Rocky DEM computed drag force per particle using Schiller and Naumann drag laws for spheres and the Marheineke and Wegener drag model for fibers. The simulation included continuous particle injection with random orientation.

Coupled simulation results showed that introducing turbulence dispersion to the computation increases the number of collisions between particles and walls — and intensifies dust and fiber accumulation. Adhesion force played a major role as well: The higher the adhesion force, the more mass that is deposited.

Sub-Zero’s future efforts include validating these simulation results with wind-tunnel testing. The process will form the framework for modeling particle accumulation on proposed heat exchanger concepts. It is critical that the Sub-Zero team gains insight about foulant movement and deposition to enable kitchen designers to exercise full creativity. For example, a component with large leading edges (like current heat exchangers) holds more surface area that can catch dirt. A heat exchanger located at the bottom of the refrigerator captures larger dust particles due to gravitational effects.

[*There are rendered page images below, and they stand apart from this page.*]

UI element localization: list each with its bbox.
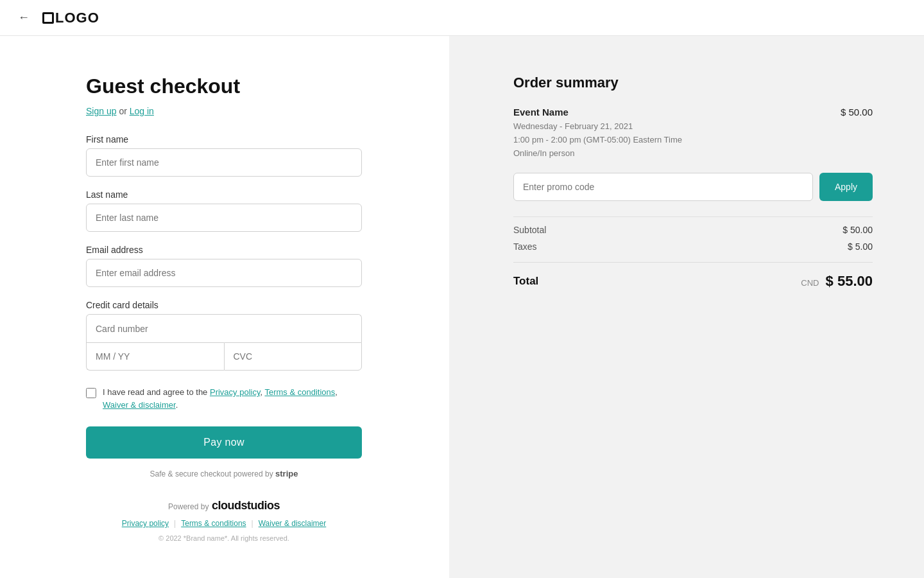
card-inputs — [86, 314, 362, 371]
event-name: Event Name — [513, 107, 682, 118]
divider-line — [513, 216, 873, 217]
login-link[interactable]: Log in — [130, 106, 154, 116]
main-layout: Guest checkout Sign up or Log in First n… — [0, 36, 924, 578]
credit-card-label: Credit card details — [86, 300, 372, 310]
subtotal-value: $ 50.00 — [843, 225, 873, 235]
first-name-input[interactable] — [86, 148, 362, 177]
email-group: Email address — [86, 245, 372, 287]
order-summary-title: Order summary — [513, 74, 873, 91]
copyright: © 2022 *Brand name*. All rights reserved… — [86, 534, 362, 542]
or-text: or — [119, 106, 129, 116]
card-number-input[interactable] — [86, 314, 362, 342]
event-price: $ 50.00 — [841, 107, 873, 118]
order-item: Event Name Wednesday - February 21, 2021… — [513, 107, 873, 160]
event-location: Online/In person — [513, 147, 682, 161]
stripe-brand: stripe — [275, 469, 298, 478]
header: ← LOGO — [0, 0, 924, 36]
total-currency: CND — [801, 278, 819, 288]
event-time: 1:00 pm - 2:00 pm (GMT-05:00) Eastern Ti… — [513, 134, 682, 147]
credit-card-section: Credit card details — [86, 300, 372, 371]
pay-now-button[interactable]: Pay now — [86, 426, 362, 459]
logo: LOGO — [42, 10, 99, 26]
event-date: Wednesday - February 21, 2021 — [513, 120, 682, 134]
powered-by: Powered by cloudstudios — [86, 499, 362, 512]
total-amount: $ 55.00 — [826, 273, 873, 289]
card-row — [86, 342, 362, 371]
agreement-group: I have read and agree to the Privacy pol… — [86, 386, 362, 411]
agreement-text-before: I have read and agree to the — [103, 387, 210, 397]
powered-by-label: Powered by — [168, 502, 209, 511]
order-item-details: Event Name Wednesday - February 21, 2021… — [513, 107, 682, 160]
logo-text: LOGO — [55, 10, 99, 26]
subtotal-row: Subtotal $ 50.00 — [513, 225, 873, 235]
terms-link[interactable]: Terms & conditions — [264, 387, 335, 397]
apply-button[interactable]: Apply — [819, 173, 873, 201]
agreement-checkbox[interactable] — [86, 388, 96, 398]
promo-row: Apply — [513, 173, 873, 201]
signup-link[interactable]: Sign up — [86, 106, 116, 116]
stripe-note: Safe & secure checkout powered by stripe — [86, 469, 362, 478]
subtotal-label: Subtotal — [513, 225, 546, 235]
card-cvc-input[interactable] — [224, 342, 363, 371]
taxes-row: Taxes $ 5.00 — [513, 241, 873, 252]
logo-bracket-icon — [42, 12, 54, 24]
first-name-label: First name — [86, 134, 372, 144]
divider1: | — [174, 519, 176, 528]
last-name-label: Last name — [86, 189, 372, 200]
footer-terms-link[interactable]: Terms & conditions — [181, 519, 246, 528]
taxes-label: Taxes — [513, 241, 537, 252]
total-row: Total CND $ 55.00 — [513, 262, 873, 290]
first-name-group: First name — [86, 134, 372, 177]
taxes-value: $ 5.00 — [848, 241, 873, 252]
period: . — [176, 400, 178, 410]
promo-input[interactable] — [513, 173, 813, 201]
card-expiry-input[interactable] — [86, 342, 224, 371]
total-value: CND $ 55.00 — [801, 273, 873, 290]
footer-links: Privacy policy | Terms & conditions | Wa… — [86, 519, 362, 528]
waiver-link[interactable]: Waiver & disclaimer — [103, 400, 176, 410]
privacy-policy-link[interactable]: Privacy policy — [210, 387, 261, 397]
last-name-input[interactable] — [86, 204, 362, 232]
signin-links: Sign up or Log in — [86, 106, 372, 116]
agreement-label: I have read and agree to the Privacy pol… — [103, 386, 362, 411]
page-title: Guest checkout — [86, 74, 372, 98]
back-button[interactable]: ← — [15, 8, 32, 27]
email-input[interactable] — [86, 259, 362, 287]
left-panel: Guest checkout Sign up or Log in First n… — [0, 36, 449, 578]
comma2: , — [335, 387, 338, 397]
last-name-group: Last name — [86, 189, 372, 232]
total-label: Total — [513, 275, 538, 288]
footer-privacy-link[interactable]: Privacy policy — [122, 519, 169, 528]
footer-waiver-link[interactable]: Waiver & disclaimer — [259, 519, 327, 528]
email-label: Email address — [86, 245, 372, 255]
stripe-note-text: Safe & secure checkout powered by — [150, 469, 273, 478]
cloudstudios-brand: cloudstudios — [212, 499, 280, 512]
right-panel: Order summary Event Name Wednesday - Feb… — [449, 36, 924, 578]
divider2: | — [252, 519, 253, 528]
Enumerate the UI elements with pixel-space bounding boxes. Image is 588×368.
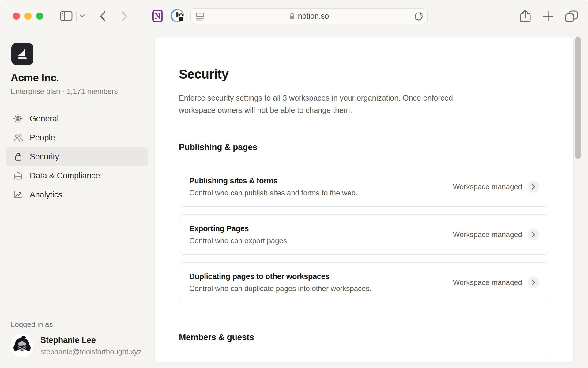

A macro view of the non-spherical dirt particles and fibers that foul condensers
 

How does an R&D team develop a better refrigerator design, one that is robust to dirt accumulation, based on particle flow discoveries?

Fluent and Rocky DEM can greatly assist Sub-Zero in this effort. This real physics technology provides amazing insight without the cost of excessive physical experiments. Compared to bench-top component-level testing, overall foulant simulation (once the framework is set in place) can produce savings of up to 10% of total development costs — along with reduced time to market, since results are available in a week, compared to months. The greatest savings will be seen on long-term testing programs that deploy prototypes in the field.